We must not let the BNP gain any kind of power in our successful and cosmopolitan city of Manchester, or indeed anywhere else. UNISON is working with Searchlight, the anti-fascist organisation, to campaign against the BNP across the North West and there are a number of ways you can help:

  • Come to Oldham on 6th May to distribute leaflets and newspapers. Your help would be crucial here as there is a very real chance that the BNP could win seats. Meet at the branch office at 12.30.
  • A special edition of the Searchlight anti-racist newspaper has been prepared for Manchester. Copies are available from the Branch office and your assistance in distributing them amongst your friends, family and colleagues and within your local area would be greatly appreciated.
  • A telephone canvassing bank is to be set up in the week beginning 3rd May. A couple of hours is all we ask of each volunteer.
  • Look out for posters advertising the various anti-racist events at venues across Manchester. You can help the campaign by coming along, getting involved, listening to some music and having a drink!

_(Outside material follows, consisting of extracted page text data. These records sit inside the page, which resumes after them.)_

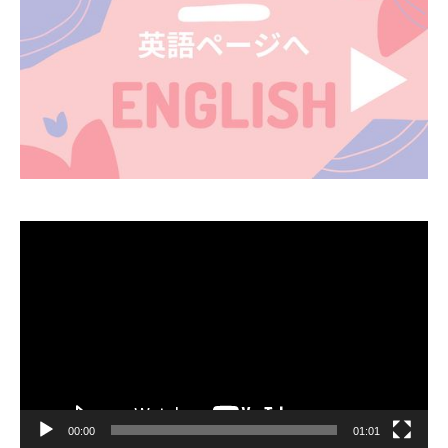
動
画
プ
レ
ー
ヤ
ー
00:00
01:01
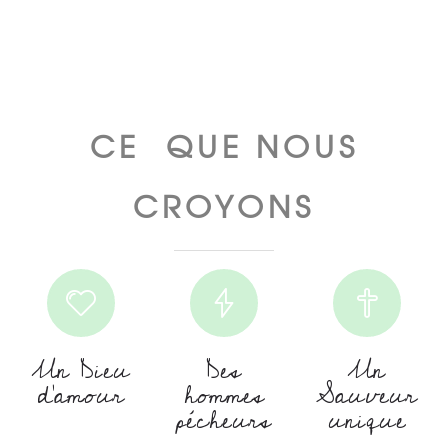
CE QUE NOUS
CROYONS
Un Dieu
Des
Un
d'amour
hommes
Sauveur
pécheurs
unique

If you need any further information, please contact the Branch Office.

News in Brief

  • As most members will be aware, Mo Baines has left the Branch to take up a position as Advisor to the Manchester based Association for Public Service Excellence. Her successor, Tony Caffery, was elected unanimously to take up the position of Branch Secretary by the Branch Executive Committee in March, in full accordance with UNISON procedures and is now in post. More on the back page.
  • Forty-eight hours before ordering troops into Iraq, the US President said, "There's no certainty in war but the certainty of sacrifice." For most of us, maybe, but not, however, if your name is 'Bush.' According to the BBC, former Congressman George H Bush of Texas, fresh from voting to send other men's sons to Vietnam, enlisted his own son in a very special unit, the 'champagne wing' of the Texas Air National Guard. There, pilot George 'Dubya' Bush was assigned the dangerous job of protecting Houston from Vietcong air attack.
  • In a sick example of corporate spin, Yves Picaud, managing director of Vivendi - a multinational company which makes a fortune from the privatisation of water services in third world countries - declared, "Free water is not so good an idea." Why? Because, "If you don't pay for something, you don't appreciate it." The people of Kwazulu Natal in South Africa might disagree. When they could no longer afford water after privatisation - they drank from streams. The ensuing cholera outbreak killed more than 250 people, one of the worst outbreaks ever recorded.